So the code is below and first a few disclaimers:

  1. This is not production level code. You may look at it and say “oh, you should have done it this way”, and “that part isn’t very efficient,” and you are absolutely right. Sometimes it’s important just to get things done, not necessarily to get things done perfectly.
  2. Facebook gives you what it gives you. I have at least one instance where I can clearly see a friend’s location in his profile, but it is not being returned back by the access token. This seems to be a rare occurrence, but be aware that it happens.
  3. SAS gives you what it gives you. The SASHELP.ZIPCODE data set doesn’t list all cities everywhere. So friends that live in small towns might not get picked up. And of course my friend who lives in London, while it’s a fairly large city, doesn’t get picked up either.

Big thanks goes out to Roger, Cat Truxillo, and Andy Ravenna for help and testing!

So here is how to map your US Facebook friends using SAS, as well as find the 3 friends that are nearest a particular zip code.  Here are the steps you need.

Get the appropriate Facebook info

  1. Go to this Facebook developers page
  2. Click on "Get Access Token" and choose the fields
    • User_hometown User_location from the User Data Permissions tab
    • from the Friends Data Permissions tab, choose friends_hometown and friends_location

NOTE: Not all of these are used in the program but the code is set up to assume this and only this is what is coming in.

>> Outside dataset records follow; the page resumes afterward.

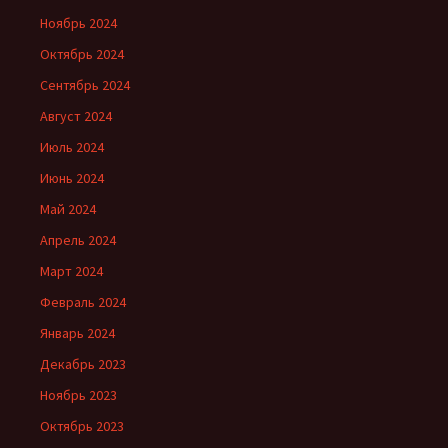
Ноябрь 2024
Октябрь 2024
Сентябрь 2024
Август 2024
Июль 2024
Июнь 2024
Май 2024
Апрель 2024
Март 2024
Февраль 2024
Январь 2024
Декабрь 2023
Ноябрь 2023
Октябрь 2023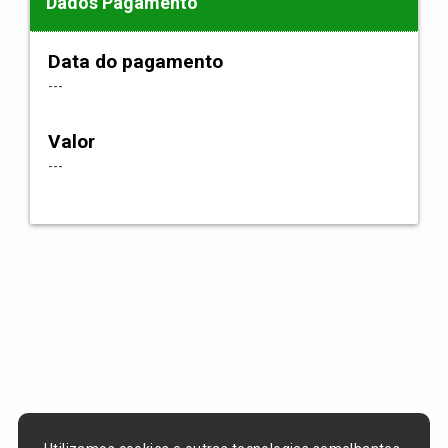
Dados Pagamento
Data do pagamento
---
Valor
---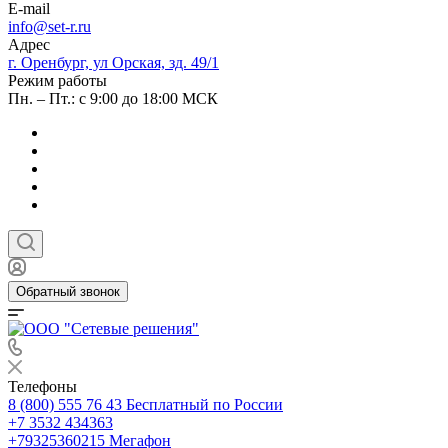
E-mail
info@set-r.ru
Адрес
г. Оренбург, ул Орская, зд. 49/1
Режим работы
Пн. – Пт.: с 9:00 до 18:00 МСК
Обратный звонок
Телефоны
8 (800) 555 76 43
Бесплатный по России
+7 3532 434363
+79325360215
Мегафон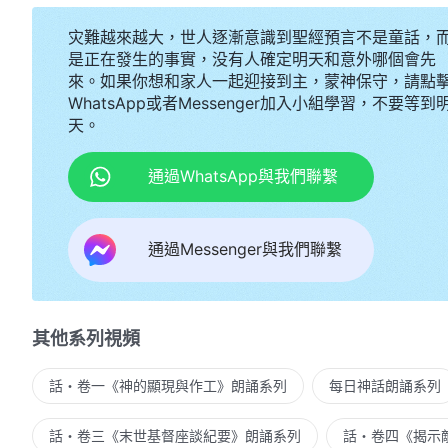
灾難越來越大，世人逐漸意識到聖經預言不是童話，
是正在發生的事實，没有人確定明天和意外哪個會先
來。如果你想和家人一起迎接到主，蒙神保守，請點
WhatsApp或者Messenger加入小組學習，不要等到
天。
通過WhatsApp與我們聯繫
通過Messenger與我們聯繫
其他系列視頻
話・卷一《神的顯現與作工》朗誦系列
每日神話朗誦系列
話・卷三《末世基督座談紀要》朗誦系列
話・卷四《揭示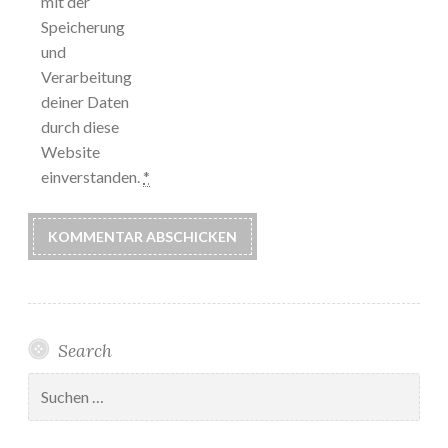
mit der
Speicherung
und
Verarbeitung
deiner Daten
durch diese
Website
einverstanden.
*
Search
Suchen
nach: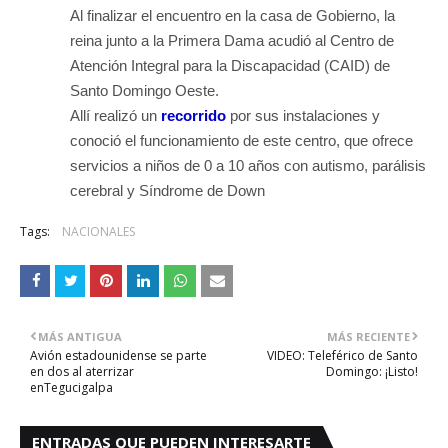
Al finalizar el encuentro en la casa de Gobierno, la
reina junto a la Primera Dama acudió al Centro de
Atención Integral para la Discapacidad (CAID) de
Santo Domingo Oeste.
Allí realizó un
recorrido
por sus instalaciones y
conoció el funcionamiento de este centro, que ofrece
servicios a niños de 0 a 10 años con autismo, parálisis
cerebral y Síndrome de Down
Tags:
NACIONALES
MÁS ANTIGUA
MÁS RECIENTE
Avión estadounidense se parte
VIDEO: Teleférico de Santo
en dos al aterrizar
Domingo: ¡Listo!
enTegucigalpa
ENTRADAS QUE PUEDEN INTERESARTE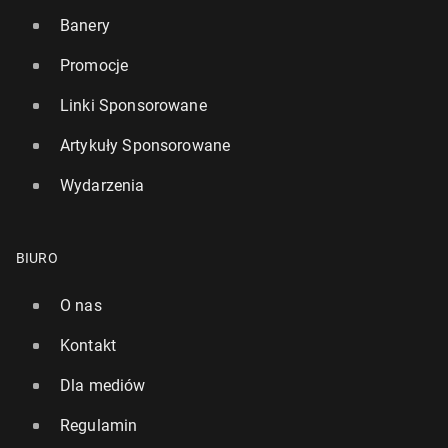
Banery
Promocje
Linki Sponsorowane
Artykuły Sponsorowane
Wydarzenia
BIURO
O nas
Kontakt
Dla mediów
Regulamin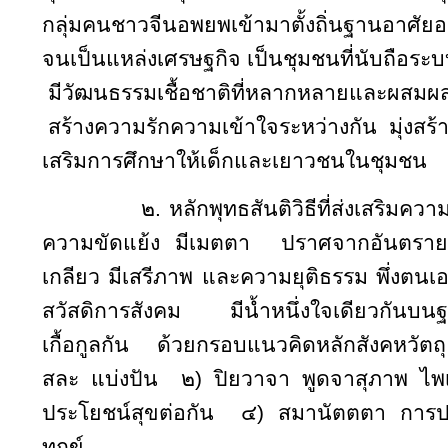
กลุ่มคนชาวจีนอพยพเข้ามาตั้งถิ่นฐานอาศัยอย
จนเป็นแหล่งเศรษฐกิจ เป็นชุมชนที่นับถือระบ
มีวัฒนธรรมเชื้อชาติที่หลากหลายและผสมผ
สร้างความรักความเข้าใจระหว่างกัน
มุ่งส
เสริมการศึกษาให้เด็กและเยาวชนในชุมชน
๒. หลักพุทธสันติวิธีที่ส่งเสริม
ความขัดแย้ง มีเมตตา
ปราศจากอันตราย
เกลียว มีเสรีภาพ และความยุติธรรม พึ่งตนเอ
สวัสดิการสังคม มีน้ำหนึ่งใจเดียวกันบนฐา
เกื้อกูลกัน
ด้วยกรอบแนวคิดหลักสังคหวัตถุ ๔ 
สละ แบ่งปัน
๒) ปิยวาจา พูดจาสุภาพ ไพเ
ประโยชน์สุขต่อกัน
๔) สมานัตตตา การปรั
ทุกข์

  1. Click Get Access Token, then click Log In with Facebook.
  2. If necessary, click Submit.  (Sometimes the website will freeze on you).
  3. Copy the access token returned. NOTE: I think this expires after 24 hours.
  4. Go to https://graph.facebook.com/me/friends?access_token=????? (paste in the access token where the question marks are. )
  5. You will get prompted if you want to open or save the file. Click on the down arrow next to Save and choose Save As.  Save it to C:\temp and name it facebookfriendsid.txt   NOTE: you may have to use Windows Explorer to rename it.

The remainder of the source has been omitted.